Natalia Valdebenito: El Especial (2017)


05 Jun
05Jun


La comediante más influyente y exitosa de Chile en este momento, Natalia Valdebenito, tiene ya su propio especial de Netflix, Natalia Valdebenito: El especial (2017). No es una grabación de su taquillero show de stand-up comedy Gritona (2015), el cual tuve la fortuna de ver en Concepción en 2016. Gritona contaba con un segundo acto de improvisación y tenía de anfitrionas a tres drag queens. El especial de Netflix no tiene esas características. Me figuro que Valdebenito escribió material nuevo, o adaptó Gritona a un monólogo con el que no se pareciera en forma ni en contenido, pero con el que, aún así, comparte fuertes similitudes. Y es que Valdebenito es la misma. El asunto aquí no es la originalidad, sino el énfasis que ella hace en los aspectos de la sociedad, que critica y satiriza en el escenario, incluyéndose, por supuesto, a sí misma.

El especial es de una puesta en escena austera: tenemos los focos habituales, la mesita con el vaso de agua; los planos son básicos, rutinarios. No creo que el despliegue de una visualidad ostentosa sea beneficioso para este tipo de pieza audiovisual. No obstante, debo notar que me perturbó no ver en ningún momento planos del público.

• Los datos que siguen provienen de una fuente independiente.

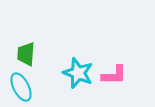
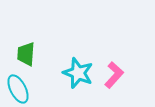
pink L-shape: rotated 48 degrees counterclockwise
cyan ellipse: moved 3 px left, 2 px down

Como suele suceder, los espectadores estaban extáticos con la rutina de Valdebenito, cuyas risotadas escuchamos en la banda sonora. Pero nunca los vemos. O sea, no nos podemos conectar con la experiencia comunal de la risa explosiva (y la consecuente introspección subrepticia), viendo a personas como nosotros responder al monólogo con una sensibilidad afín a la nuestra. Pareciera que todos los ángulos de la cámara son subjetivos y antojadizos: somos un único espectador, y aunque la rutina sea efectiva como siempre, no hay nada más incómodo en el mundo que ser el único miembro de la audiencia en reírse de los chistes de un comediante. O, en este caso, sentirse el único miembro de la audiencia.

Lo que vemos no es, solamente, austero, sino que tampoco nos persuade. Sin embargo, si no fuera por la efectividad de la comedia de Valdebenito, tal vez todo estaría perdido, y es esto lo que importa.

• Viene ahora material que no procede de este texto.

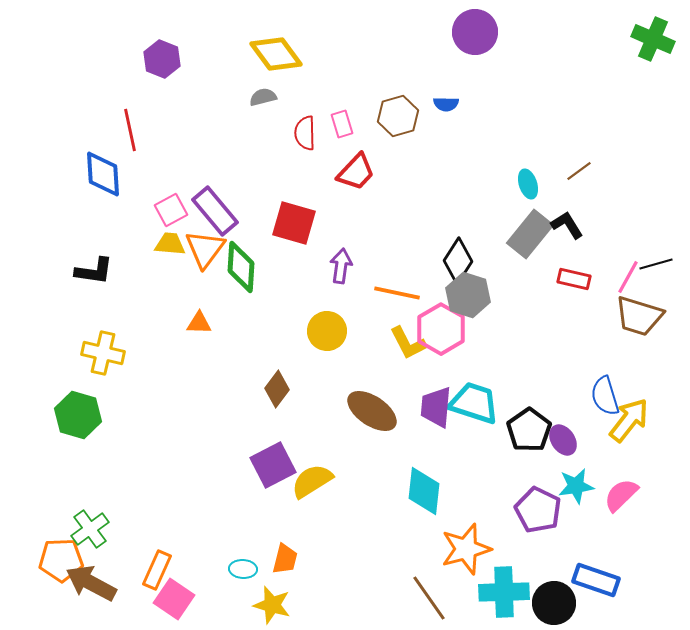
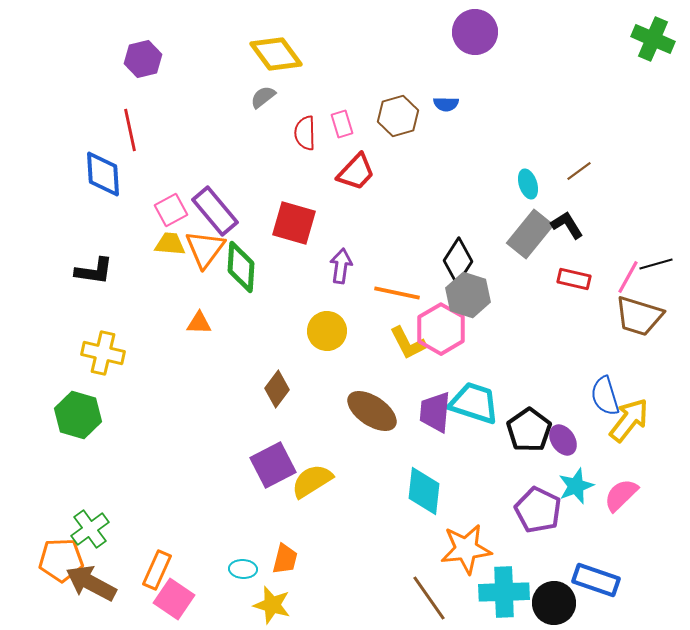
purple hexagon at (162, 59): moved 19 px left; rotated 24 degrees clockwise
gray semicircle at (263, 97): rotated 24 degrees counterclockwise
purple trapezoid at (436, 407): moved 1 px left, 5 px down
cyan star at (576, 486): rotated 12 degrees counterclockwise
orange star at (466, 549): rotated 9 degrees clockwise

Sus chistes apelan a nuestra identidad como hombres y mujeres, y las diferentes percepciones sociales al respecto que se contraponen constantemente, haciéndonos carcajear por su ridiculez inherente. El humor está poblado de confesiones personales, dispuestas para la identificación popular, y funciona, pues Valdebenito sabe darle una vuelta de tuerca a sus temas, permitiéndonos ver cosas que antes no podíamos, y ampliando, desafiando, los límites de nuestra empatía y nuestras creencias.

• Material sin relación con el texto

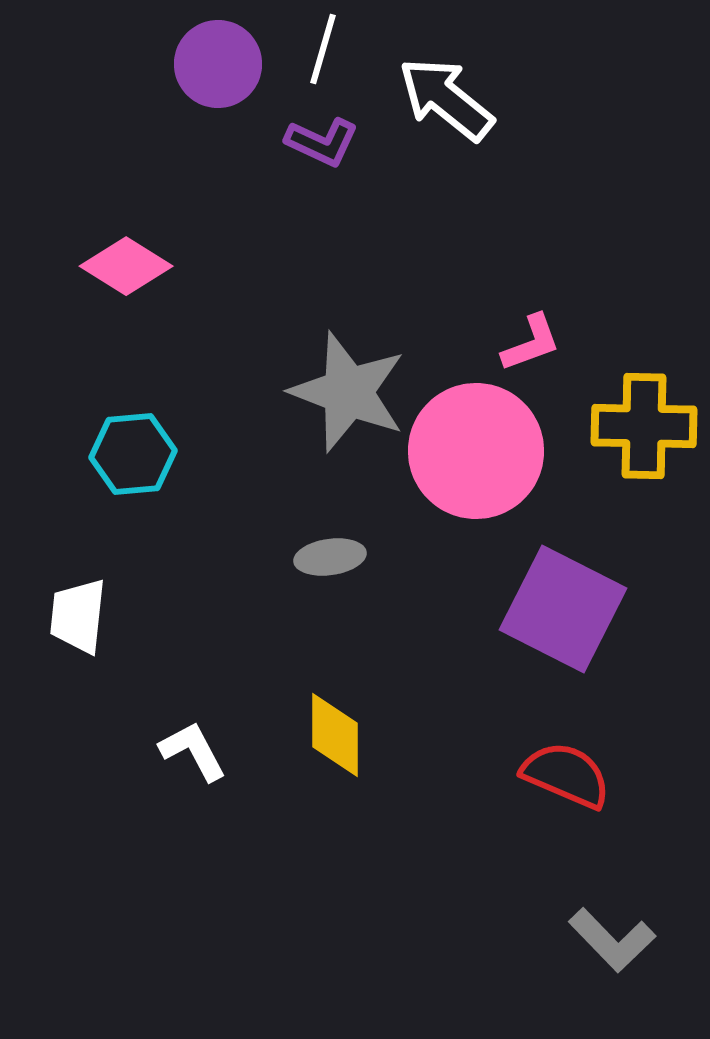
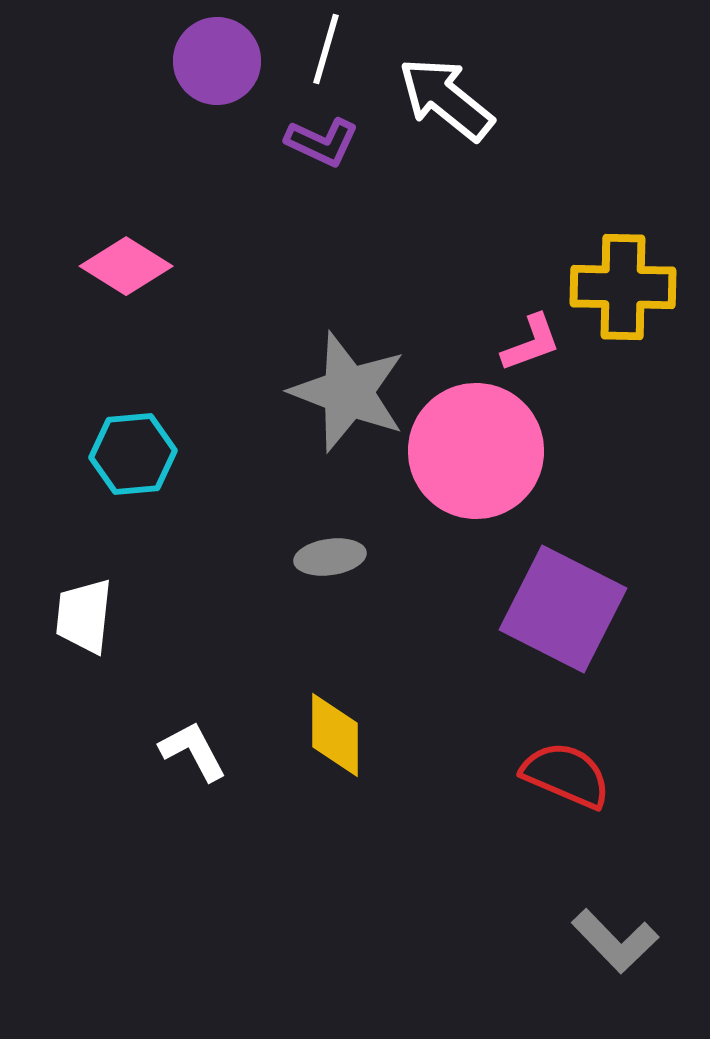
white line: moved 3 px right
purple circle: moved 1 px left, 3 px up
yellow cross: moved 21 px left, 139 px up
white trapezoid: moved 6 px right
gray L-shape: moved 3 px right, 1 px down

El feminismo se toma el escenario aquí. Valdebenito es una activista, vive el feminismo, lo comparte con el público y durante su show nos hace partícipes. En tiempos en que Chile vive una eventual revolución feminista en todas las bases de la sociedad, la cual se extiende al mundo, podemos recordar que Natalia Valdebenito es una de nuestras voces más relevantes y transformadoras.